Gandalf, Orta Dünya'nın yaşayan en yaşlı varlıklarından biridir, ancak o bile tanık oldukları karşısında dehşete düşmüştür. İsimsiz Şeylerin kesin doğası bilinmiyor; bunların bu dünyanın tanrısı Eru-Iluvatar'ın kusurlu yaratımları mı yoksa Arda'dan önceki karanlıktan doğmuş bir şey mi olduğu bugün hâlâ bilinmiyor. Durum ne olursa olsun, onların varlığı Gandalf'ı dehşete düşürdü ve arkadaşlarıyla yeniden bir araya geldiklerinde, onlara var olduklarını bildirmenin ötesinde onlar hakkında daha fazla ayrıntı sunmayı reddetti. Arkadaşlarının yerin derinliklerinde gizlenen dehşetleri bilmeleri durumunda günün umutsuzlukla kararacağına inanıyordu.
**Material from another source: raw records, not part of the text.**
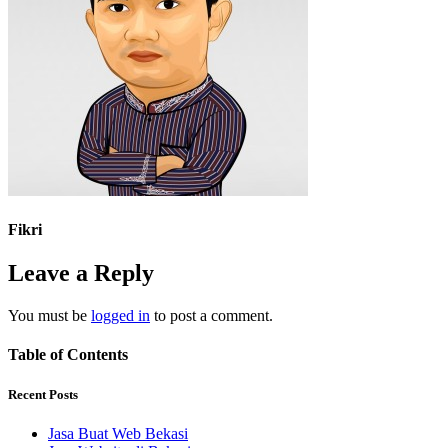
Fikri
Leave a Reply
You must be
logged in
to post a comment.
Table of Contents
Recent Posts
Jasa Buat Web Bekasi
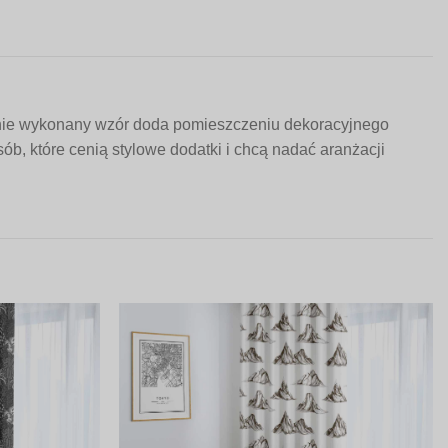
annie wykonany wzór doda pomieszczeniu dekoracyjnego
ób, które cenią stylowe dodatki i chcą nadać aranżacji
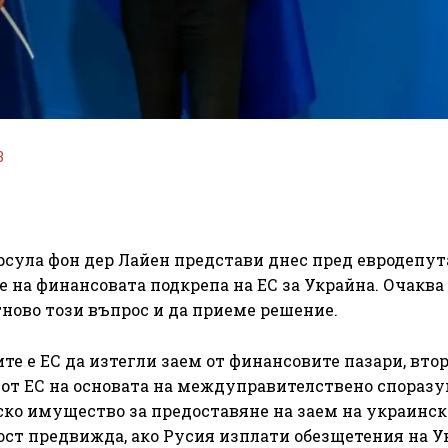
3
сула фон дер Лайен представи днес пред евродепут
на финансовата подкрепа на ЕС за Украйна. Очаква 
ново този въпрос и да приеме решение.
е е ЕС да изтегли заем от финансовите пазари, вто
от ЕС на основата на междуправителствено споразу
уско имущество за предоставяне на заем на украинск
ост предвижда, ако Русия изплати обезщетения на У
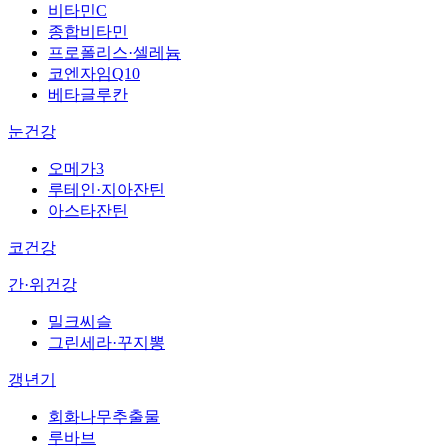
비타민C
종합비타민
프로폴리스·셀레늄
코엔자임Q10
베타글루칸
눈건강
오메가3
루테인·지아잔틴
아스타잔틴
코건강
간·위건강
밀크씨슬
그린세라·꾸지뽕
갱년기
회화나무추출물
루바브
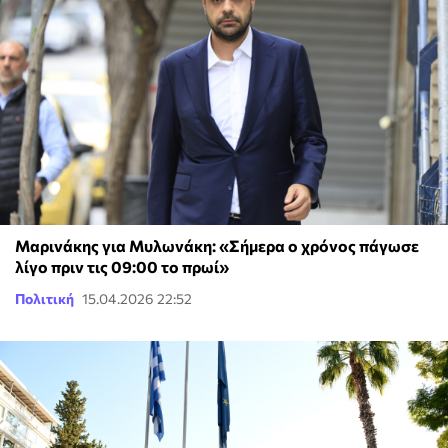
Μαρινάκης για Μυλωνάκη: «Σήμερα ο χρόνος πάγωσε
λίγο πριν τις 09:00 το πρωί»
Πολιτική
15.04.2026 22:52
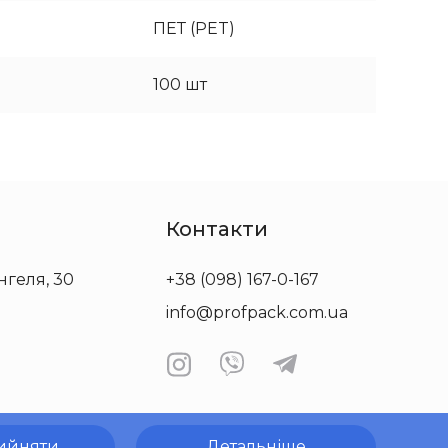
ПЕТ (PET)
100 шт
Контакти
нгеля, 30
+38 (098) 167-0-167
info@profpack.com.ua
ийняти
Детальніше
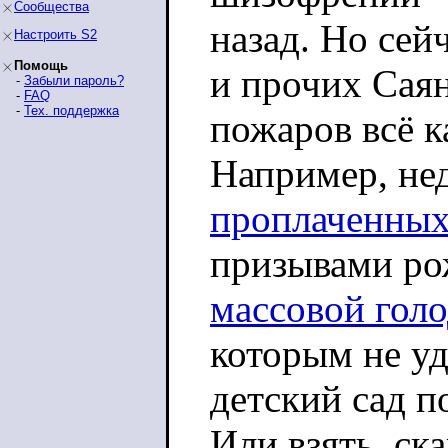
Сообщества
назад. Но сей
Настроить S2
Помощь
и прочих Сая
-
Забыли пароль?
-
FAQ
-
Тех. поддержка
пожаров всё к
Например, нед
проплаченных
призывами ро
массовой гол
которым не уд
детский сад п
Или взять, ск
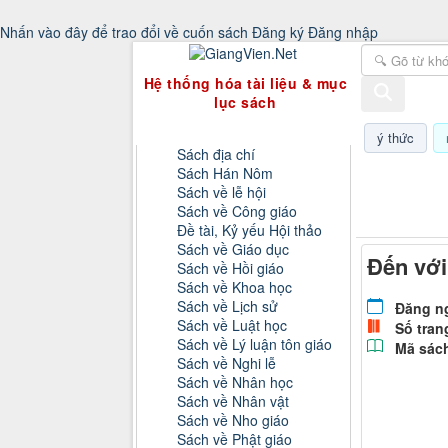
Nhấn vào đây để trao đổi về cuốn sách
Đăng ký
Đăng nhập
GiangVien.Net - Hệ thống hóa tài liệu & 
Hệ thống hóa tài liệu & mục
lục sách
Danh mục sách
ý thức
Sách địa chí
Sách Hán Nôm
Thứ sáu, 0
Sách về lễ hội
Sách về Công giáo
Đề tài, Kỷ yếu Hội thảo
Sách về Giáo dục
Đến với
Sách về Hồi giáo
Sách về Khoa học
Sách về Lịch sử
Đăng n
Sách về Luật học
Số tran
Sách về Lý luận tôn giáo
Mã sác
Sách về Nghi lễ
Sách về Nhân học
Sách về Nhân vật
Sách về Nho giáo
Sách về Phật giáo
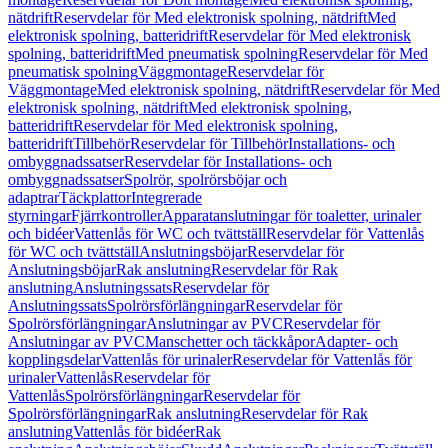
nätdrift
Reservdelar för Med elektronisk spolning, nätdrift
Med
elektronisk spolning, batteridrift
Reservdelar för Med elektronisk
spolning, batteridrift
Med pneumatisk spolning
Reservdelar för Med
pneumatisk spolning
Väggmontage
Reservdelar för
Väggmontage
Med elektronisk spolning, nätdrift
Reservdelar för Med
elektronisk spolning, nätdrift
Med elektronisk spolning,
batteridrift
Reservdelar för Med elektronisk spolning,
batteridrift
Tillbehör
Reservdelar för Tillbehör
Installations- och
ombyggnadssatser
Reservdelar för Installations- och
ombyggnadssatser
Spolrör, spolrörsböjar och
adaptrar
Täckplattor
Integrerade
styrningar
Fjärrkontroller
Apparatanslutningar för toaletter, urinaler
och bidéer
Vattenlås för WC och tvättställ
Reservdelar för Vattenlås
för WC och tvättställ
Anslutningsböjar
Reservdelar för
Anslutningsböjar
Rak anslutning
Reservdelar för Rak
anslutning
Anslutningssats
Reservdelar för
Anslutningssats
Spolrörsförlängningar
Reservdelar för
Spolrörsförlängningar
Anslutningar av PVC
Reservdelar för
Anslutningar av PVC
Manschetter och täckkåpor
Adapter- och
kopplingsdelar
Vattenlås för urinaler
Reservdelar för Vattenlås för
urinaler
Vattenlås
Reservdelar för
Vattenlås
Spolrörsförlängningar
Reservdelar för
Spolrörsförlängningar
Rak anslutning
Reservdelar för Rak
anslutning
Vattenlås för bidéer
Rak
Zafer, Ölüm ve Diriliş Beyaz Gandalf'a Yol Açtı
Karanlıkta yön bulmakla geçen günlerin ardından Gandalf, Durin'in Felaketi'ni Sonsuz Merdivenler'e kadar takip etti; bu, düşmanları, altında bulutlardan başka bir şey göremedikleri, dağın tepesine inşa edilmiş devasa bir yapı olan Durin Kulesi'nin tepesine götürdü. İkili, kapalı alanda nihayet savaşlarına devam etti. Bu iki gün sürdü; aşağıdakiler yalnızca çatışmanın kaynağından gelen ışık parıltılarını görebiliyor ve uzaktaki gök gürültüsünü duyabiliyorlardı. İkinci günün sonunda Gandalf balrogu öldürmeyi başardı, cesedini kuleden fırlattı ve bunun üzerine balrog düşerken dağı kırdı. Morgoth zamanının en ölümcül yaratıklarından biri ölmüştü ama bu zaferin bir bedeli vardı.
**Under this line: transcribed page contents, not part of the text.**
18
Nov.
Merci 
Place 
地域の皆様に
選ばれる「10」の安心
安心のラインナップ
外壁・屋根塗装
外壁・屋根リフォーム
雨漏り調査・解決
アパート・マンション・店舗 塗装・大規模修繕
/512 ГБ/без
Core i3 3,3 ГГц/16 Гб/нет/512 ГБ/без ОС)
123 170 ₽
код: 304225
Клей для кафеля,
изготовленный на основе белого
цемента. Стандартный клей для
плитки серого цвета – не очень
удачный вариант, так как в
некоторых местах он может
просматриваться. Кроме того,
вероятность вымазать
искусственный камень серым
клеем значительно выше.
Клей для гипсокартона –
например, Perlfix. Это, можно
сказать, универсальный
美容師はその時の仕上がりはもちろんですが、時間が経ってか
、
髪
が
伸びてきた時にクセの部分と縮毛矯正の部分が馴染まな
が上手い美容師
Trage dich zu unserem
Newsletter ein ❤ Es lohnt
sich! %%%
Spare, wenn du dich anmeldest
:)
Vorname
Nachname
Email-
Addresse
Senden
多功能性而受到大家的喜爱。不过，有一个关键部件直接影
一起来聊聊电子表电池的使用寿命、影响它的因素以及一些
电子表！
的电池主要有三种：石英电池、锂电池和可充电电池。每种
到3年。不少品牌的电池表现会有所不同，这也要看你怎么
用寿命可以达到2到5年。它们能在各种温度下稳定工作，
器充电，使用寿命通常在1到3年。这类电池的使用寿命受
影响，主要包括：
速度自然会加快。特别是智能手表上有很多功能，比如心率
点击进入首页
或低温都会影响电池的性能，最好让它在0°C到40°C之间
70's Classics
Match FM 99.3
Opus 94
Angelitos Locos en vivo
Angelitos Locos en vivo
Toplamda savaş on gün sürdü. On gün boyunca düşme, yanma, donma, dehşet ve karanlığın içinde yol alma, sadece son iki günü umutsuz bir hayatta kalma mücadelesi içinde geçirme. Gandalf kazanmıştı ama çatışma fiziksel olarak da bedelini ödemişti. Balrog'un öldürülmesiyle birlikte yere yığıldı ve aldığı yaralardan öldü. Ancak bu Gandalf'ın sonu değildi. Fedakarlığından dolayı ve kendisine verilen göreve sadık kalan tek büyücü olarak Eru-Iluvatar, Gandalf'ı dirilterek ve arkadaşlarına yardım etmek için büyülü gücünden yararlanma konusunda ona daha fazla yetenek vererek ödüllendirdi. Ak Gandalf oldu ve yeni keşfettiği gücünü Sauron'a karşı mücadelede müttefiklerine yardım etmek için kullanacaktı.
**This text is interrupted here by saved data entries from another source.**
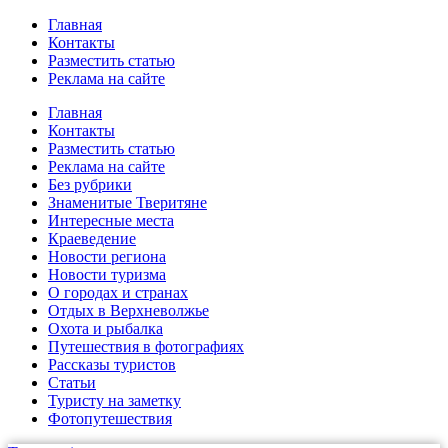
Главная
Контакты
Разместить статью
Реклама на сайте
Главная
Контакты
Разместить статью
Реклама на сайте
Без рубрики
Знаменитые Тверитяне
Интересные места
Краеведение
Новости региона
Новости туризма
О городах и странах
Отдых в Верхневолжье
Охота и рыбалка
Путешествия в фотографиях
Рассказы туристов
Статьи
Туристу на заметку
Фотопутешествия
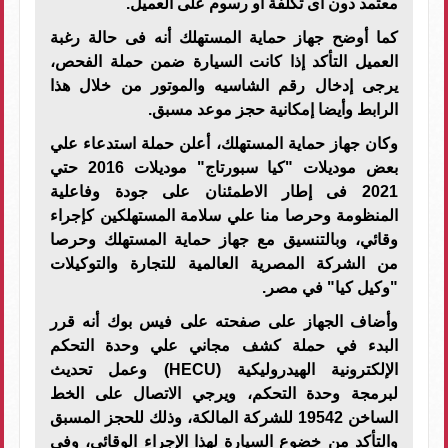
معتمد دون أى تكلفة أو رسوم على العميل.
كما أوضح جهاز حماية المستهلك أنه فى حالة رغبة
العميل التأكد إذا كانت السيارة ضمن حملة الفحص،
يرجى إدخال رقم الشاسيه والموتور من خلال هذا
الرابط وأيضا إمكانية حجز موعد مسبق.
وكان جهاز حماية المستهلك، أعلن حملة استدعاء علي
بعض موديلات "كيا سبورتاج" موديلات 2016 حتي
2021 فى إطار الاطمئنان على جودة وفاعلية
المنظومة وحرصا منا علي سلامة المستهلكين كإجراء
وقائي، وبالتنسيق مع جهاز حماية المستهلك وحرصا
من الشركة المصرية العالمية للتجارة والتوكيلات
"وكيل كيا" في مصر.
وأضاف الجهاز على صفحته على فيس بوك أنه قرر
البدء في حملة كشف مجاني علي وحدة التحكم
الإلكترونية الهيدروليكية (HECU) وعمل تحديث
لبرمجة وحدة التحكم، ويرجي الاتصال على الخط
الساخن 19542 للشركة المالكة، وذلك للحجز المسبق
والتأكد من خضوع السيارة لهذا الإجراء الوقائي، وفي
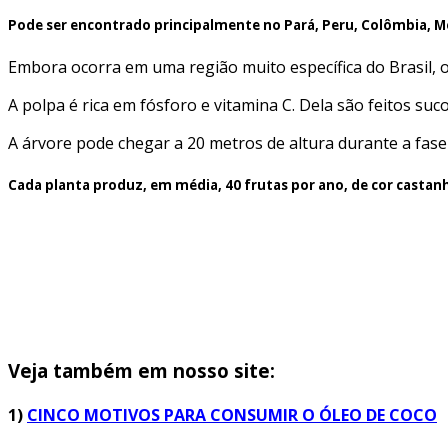
Pode ser encontrado principalmente no Pará, Peru, Colômbia, M
Embora ocorra em uma região muito específica do Brasil, o
A polpa é rica em fósforo e vitamina C. Dela são feitos suc
A árvore pode chegar a 20 metros de altura durante a fase
Cada planta produz, em média, 40 frutas por ano, de cor castan
Veja também em nosso site:
1)
CINCO MOTIVOS PARA CONSUMIR O ÓLEO DE COCO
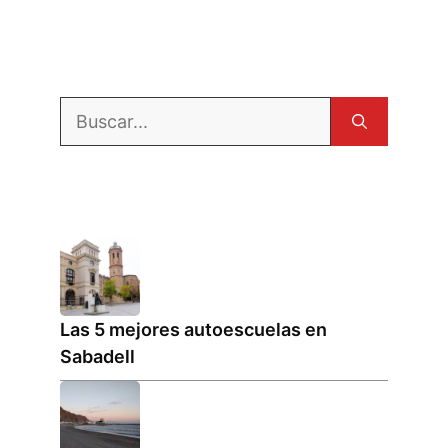
Buscar:
Las 5 mejores autoescuelas en
Sabadell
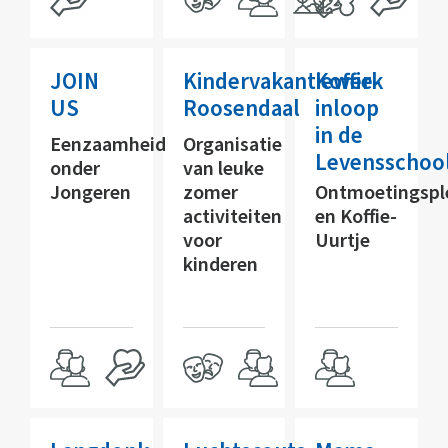
JOIN
Kindervakantiewerk
Koffie-
US
Roosendaal
inloop
in de
Eenzaamheid
Organisatie
Levensschoo
onder
van leuke
Jongeren
zomer
Ontmoetingspl
activiteiten
en Koffie-
voor
Uurtje
kinderen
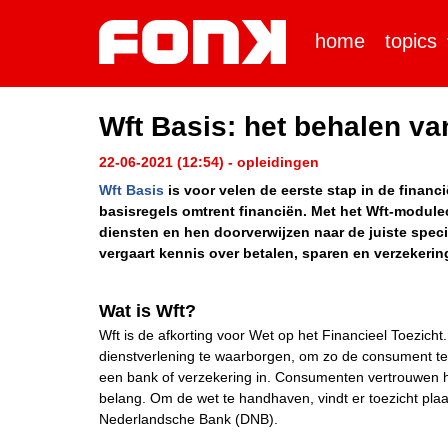
home
topics
Wft Basis: het behalen va
22-06-2021 (12:54) - opleidingen
Wft Basis
is voor velen de eerste stap in de financi
basisregels omtrent financiën. Met het Wft-modulec
diensten en hen doorverwijzen naar de juiste specia
vergaart kennis over betalen, sparen en verzekerin
Wat is Wft?
Wft is de afkorting voor Wet op het Financieel Toezicht
dienstverlening te waarborgen, om zo de consument te 
een bank of verzekering in. Consumenten vertrouwen hu
belang. Om de wet te handhaven, vindt er toezicht plaa
Nederlandsche Bank (DNB).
Bütün bunları gözden geçirdiğimizde filmlerin neden Gandalf ile Balrog arasındaki mücadeleyi hiç tasvir etmediğini anlıyoruz. Birincisi, çok uzun sürerdi. Karanlıkta günlerce süren çatışma ve kovalamacalar, dikkatleri Kardeşliğin içinde bulunduğu kötü durumdan uzaklaştırabilirdi. Daha da önemlisi, daha sonraki filmlerde Gandalf'ın hayatta kalmasının ortaya çıkarılmasını ortadan kaldırırdı. Belki de hepsinden önemlisi şu: Dövüşün kendisi filmler için fazla acımasız olabilirdi. İnsanlar bu filmleri izlemeye ailelerini getiriyorlardı ve sonunda kahramanın ölümüyle sonuçlanan uzun süren bir ölümüne mücadeleye tanık olmak moral bozucu ve yorucu olurdu. Belki de Gandalf'ın Durin'in Felaketi ile mücadelesinin hiçbir zaman tam olarak gösterilmemesi en iyisi olacaktır. Bu, Gandalf'ın tanık olmadığı için o korkunç günler hakkında daha fazla ayrıntıya girmeyi reddetmesine katkıda bulunuyor ve çileye belli bir mitoloji katıyor. Yine de filme alınsaydı serinin belki de en iyi dövüş sahnelerinden biri olacağı düşünülebilir.